Location
- Country: United States
- State: Alaska
- Municipality: Juneau

Physical characteristics
- Source: Eagle Glacier
- • location: Coast Mountains, Tongass National Forest
- • coordinates: 58°35′16″N 134°43′26″W﻿ / ﻿58.58778°N 134.72389°W
- • elevation: 994 ft (303 m)
- Mouth: Favorite Channel
- • location: 20 miles (32 km) northwest of downtown Juneau
- • coordinates: 58°31′37″N 134°49′18″W﻿ / ﻿58.52694°N 134.82167°W
- • elevation: 0 ft (0 m)
- Length: 5 mi (8.0 km)

= Eagle River (Favorite Channel) =

The Eagle River is a stream, 5 mi long, in the borough of Juneau in the U.S. state of Alaska. Heading at Eagle Glacier in the Coast Mountains, it flows southwest into Favorite Channel, 20 mi northeast of the city of Juneau. Alaska Route 7 (Glacier Highway) links the city to the river, a state recreation area, a church camp, and a boy scout camp near the river mouth.

Hiking trails parallel the river for its entire course. One, the Amalga Trail, leads to a public-use cabin on a lake near the foot of Eagle Glacier in the Tongass National Forest. Remnants of the forming mining town of Amalga and the Eagle Creek Mine are slightly north of the river along an unnamed tributary.

==Course==
Beginning at Eagle Glacier in the Coast Mountains of Southeast Alaska, Eagle River flows generally southwest for about 5 mi through parts of the Tongass National Forest.
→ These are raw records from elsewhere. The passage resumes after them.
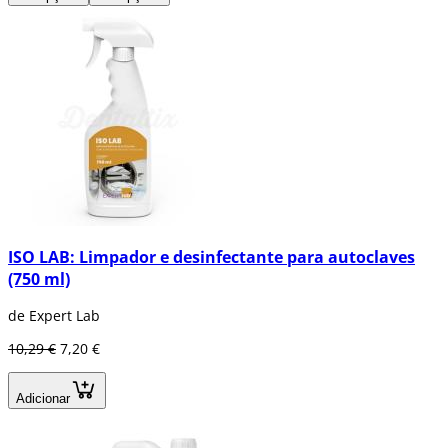
ISO LAB: Limpador e desinfectante para autoclaves
(750 ml)
de Expert Lab
10,29 €
7,20 €
Adicionar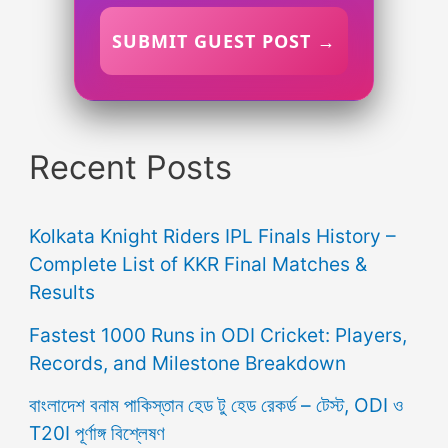
SUBMIT GUEST POST →
Recent Posts
Kolkata Knight Riders IPL Finals History –
Complete List of KKR Final Matches &
Results
Fastest 1000 Runs in ODI Cricket: Players,
Records, and Milestone Breakdown
বাংলাদেশ বনাম পাকিস্তান হেড টু হেড রেকর্ড – টেস্ট, ODI ও
T20I পূর্ণাঙ্গ বিশ্লেষণ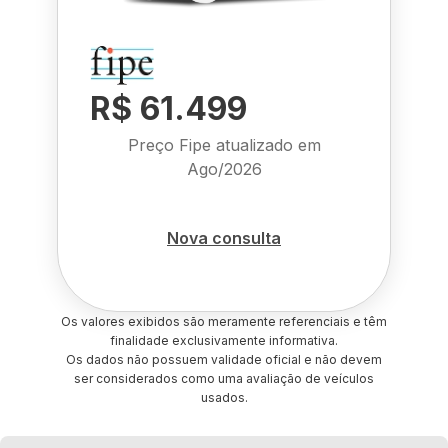
R$ 61.499
Preço Fipe atualizado em
Ago/2026
Nova consulta
Os valores exibidos são meramente referenciais e têm
finalidade exclusivamente informativa.
Os dados não possuem validade oficial e não devem
ser considerados como uma avaliação de veículos
usados.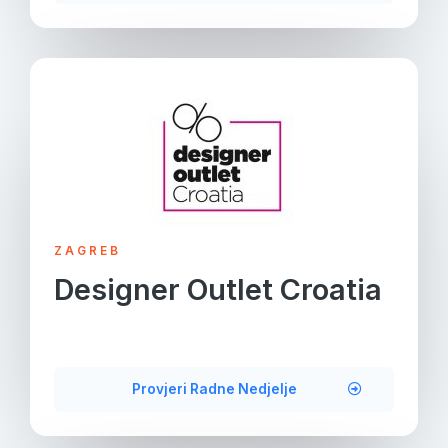
ZAGREB
Designer Outlet Croatia
Provjeri Radne Nedjelje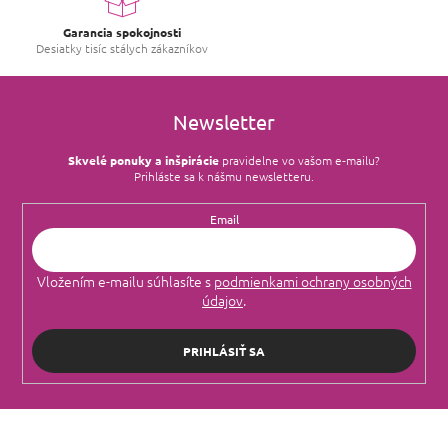
Garancia spokojnosti
Desiatky tisíc stálych zákazníkov
Newsletter
Skvelé ponuky a inšpirácie
pravidelne vo vašom e‑mailu?
Prihláste sa k nášmu newsletteru.
Email
Vložením e-mailu súhlasíte s
podmienkami ochrany osobných
údajov
.
PRIHLÁSIŤ SA
Z
á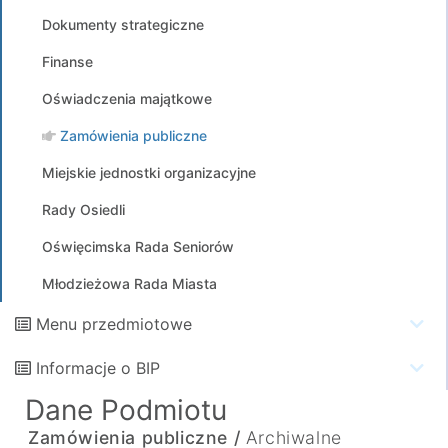
Dokumenty strategiczne
Finanse
Oświadczenia majątkowe
Zamówienia publiczne
Miejskie jednostki organizacyjne
Rady Osiedli
Oświęcimska Rada Seniorów
Młodzieżowa Rada Miasta
Menu przedmiotowe
Informacje o BIP
Dane Podmiotu
Zamówienia publiczne /
Archiwalne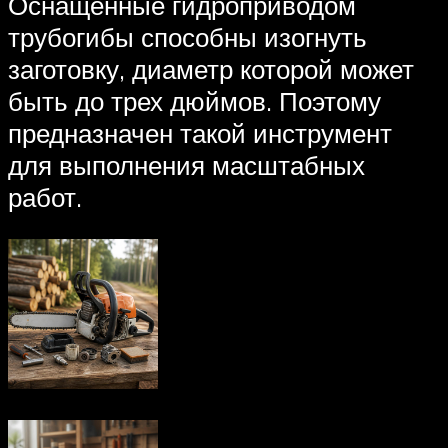
Оснащенные гидроприводом
трубогибы способны изогнуть
заготовку, диаметр которой может
быть до трех дюймов. Поэтому
предназначен такой инструмент
для выполнения масштабных
работ.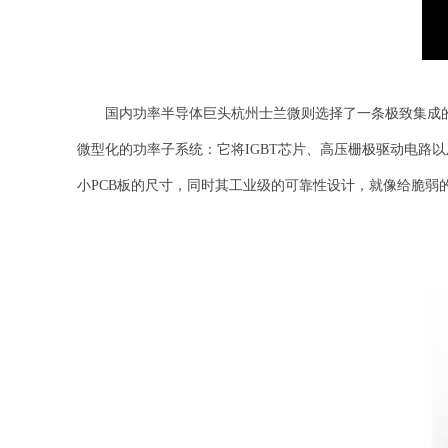
国内功率半导体巨头杭州士兰微则选择了一条极致集成的路
微型化的功率子系统：它将IGBT芯片、高压栅极驱动电路
小PCB板的尺寸，同时其工业级的可靠性设计，就像给脆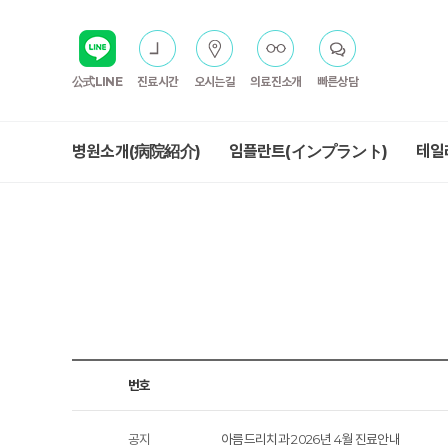
公式LINE
진료시간
오시는길
의료진소개
빠른상담
병원소개(病院紹介)
임플란트(インプラント)
테일
번호
공지
아름드리치과 2026년 4월 진료안내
Its headwaters include a small unnamed lake, along the right bank of which runs a hiking trail, the Amalga Trail. Also on the right near the downstream end of the lake is Eagle Glacier Cabin, a public-use structure managed by the United States Forest Service.

On the upper and middle reaches of the river, small unnamed tributaries enter from the left and right. One of them, entering from the right downstream of Eagle Glacier Cabin, drains the Amalga Site, remnants of the Eagle River Mine and the former mining town of Amalga.

Along its lower reaches, the river borders Eagle Beach State Recreation Area, which is on the right. The Amalga Trail, which here is part of the recreation area, is also on the right. Also to the right, surrounded by recreation area land, is a United Methodist Church camp. Loop Trail runs around the camp, intersecting Amalga Trail along the river. Slightly downstream of the trail junction, the river passes under Alaska Route 7 (Glacier Highway) and receives the Herbert River from the left.

Beyond the confluence with the Herbert, Eagle River flows by tidal flats on the left and right. Here, Loop Trail runs along the right bank until it meets Beach Access Trail, which leads to a beach picnic area. Boy Scout Beach Trail, associated with the scout camp, across the river from the church camp, follows the left bank. Saturday Creek, which flows through Methodist Camp, enters from the right, before Eagle River empties into Favorite Channel.

Eagle Beach is 2 mi north of Dotsons Landing and about 20 mi northwest of Juneau. The river mouth is opposite Shelter and Lincoln islands, which separate Favorite Channel from Saginaw Channel, to the west. The Alaska Marine Highway runs along Favorite Channel between the islands and Eagle Beach.